Star staffing numbers: not so bad

Dateline: Tue 22 Jul 2008

If newspapers are exclusively a numbers game, perhaps the Star comes close to being able to do the sort of deep public reporting new publisher Michael Kane is calling for. Kane made his wishes known via exec editor Dennis Ryerson's Sunday column: "Star needs to dig deeper into critical issues."

The industry standard historically has been to have one reporter for every 1,000 newspapers in daily circulation, according to blogger Allan Mutter, who writes "Reflections of a Newsosauer."

The Star circulation figures were published here a few months back, courtesy of the national Audit of Bureau Circulations latest 2006 figures: 258,947 daily average, 348,133 on Sunday and 231,985 for Saturday.

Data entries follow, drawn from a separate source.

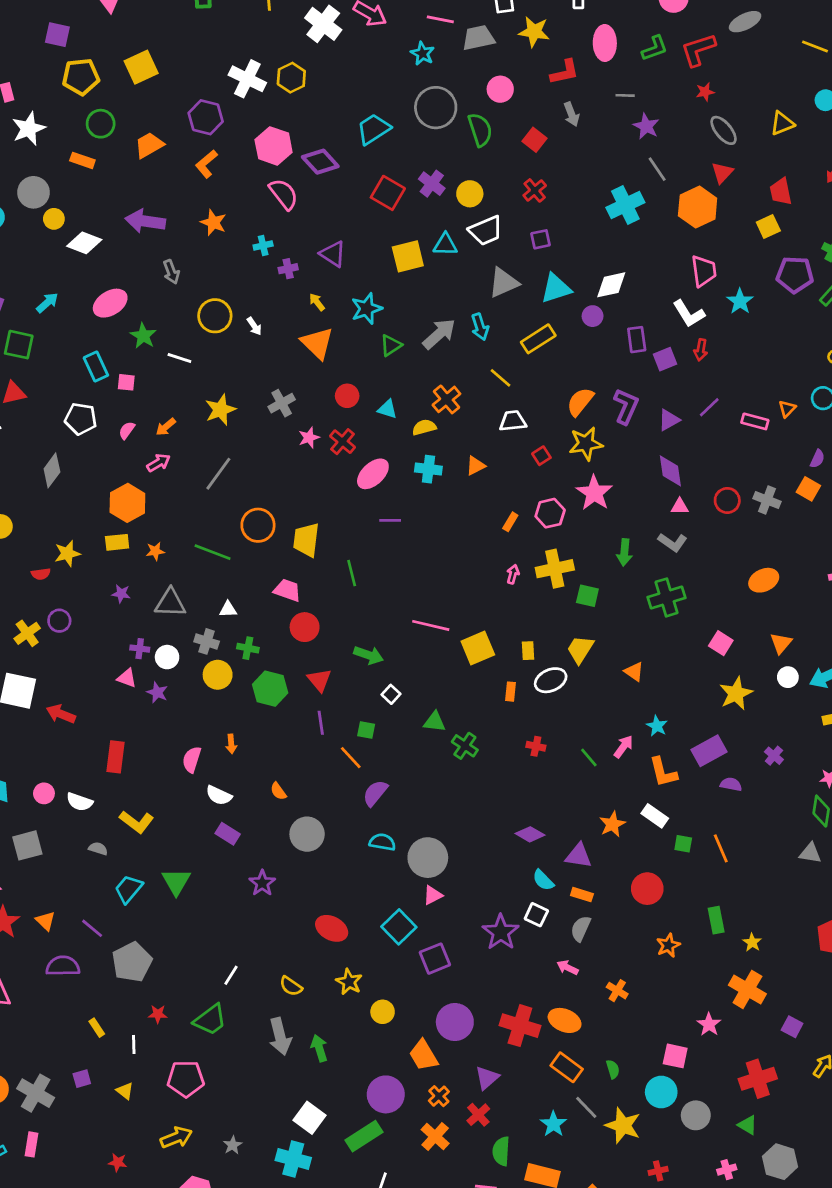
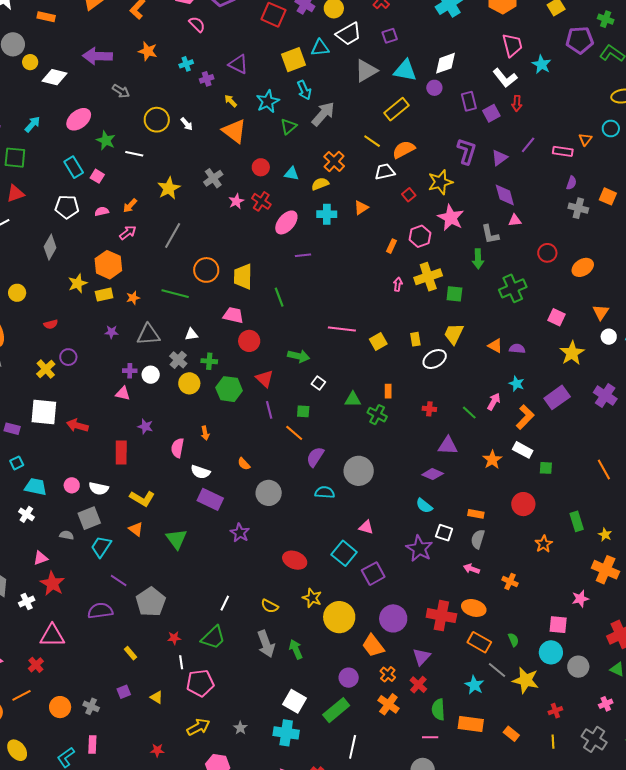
pink semicircle: (284, 194) -> (197, 24), size x0.7
gray arrow: (171, 272) -> (121, 91), turned -30
cyan triangle: (556, 288) -> (405, 70), turned 35
cyan arrow: (480, 327) -> (304, 90), moved
pink square: (126, 382) -> (97, 176), turned 32
orange semicircle: (580, 402) -> (404, 149), moved, turned 30
pink semicircle: (127, 430) -> (102, 211), turned 48
purple semicircle: (817, 459) -> (571, 183), moved
red circle: (727, 500) -> (547, 253), moved
gray L-shape: (673, 542) -> (490, 234), moved, turned 50
yellow star: (67, 554) -> (78, 283), moved
gray cross: (207, 641) -> (178, 360), turned 30
yellow square: (478, 648) -> (378, 342), size x0.7
purple star: (157, 692) -> (145, 426), moved
orange rectangle: (510, 692) -> (388, 391), moved
purple cross: (774, 756) -> (605, 396), size x1.6
orange L-shape: (663, 772) -> (525, 417), turned -115
purple semicircle: (731, 784) -> (517, 349), moved
purple rectangle: (228, 834) -> (210, 499), size x1.4
gray square: (27, 845) -> (89, 518), moved
orange line: (721, 848) -> (604, 470), moved
gray semicircle: (98, 849) -> (67, 535), moved
purple triangle: (579, 856) -> (448, 446), moved
gray circle: (428, 858) -> (359, 471), moved
cyan semicircle: (543, 880) -> (424, 506), moved
cyan trapezoid: (129, 889) -> (101, 547), moved
pink triangle: (433, 895) -> (366, 527), turned 49
orange triangle: (45, 921) -> (136, 529), moved
yellow circle: (383, 1012) -> (339, 617), size x1.8
pink star: (709, 1024) -> (580, 599), turned 30
white line: (134, 1044) -> (181, 662), moved
gray cross: (36, 1093) -> (91, 706), size x0.6
purple circle: (386, 1094) -> (349, 678), size x0.7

According to a newsroom source, there are about 200 employees in the newsroom, not counting top editors. This figure includes all those who work in various jobs in the various bureaus, magazines and special features such as -- reporters, designers, copy editors, photographers, etc.

Ryerson said he hopes the paper can improve in public reporting, which he calls "this critical area of our work."

A proven theory: retain veteran reporters, and allow them to do their jobs on traditional beats (cops, city hall, neighborhoods, schools, the arts, finance, business). Hire and encourage mavericks -- people who question authority and who refuse to be co-opted. Turn them loose, without a lot of nervous nellie editors and corporate grain-of-sand-counters getting in the way.

That, at least, is the sort of bold effort that once created newspapers that readers wanted to buy. Perhaps what changed is not so much readers as the newspaper execs' uncertainty about what is news (more entry points? more pix of kitties? more news you can use?). People will always want news. Newspapers simply have to return to writing it.

Or, to quote from a motto that once adorned desks in the Star newsroom: "Tell good stories."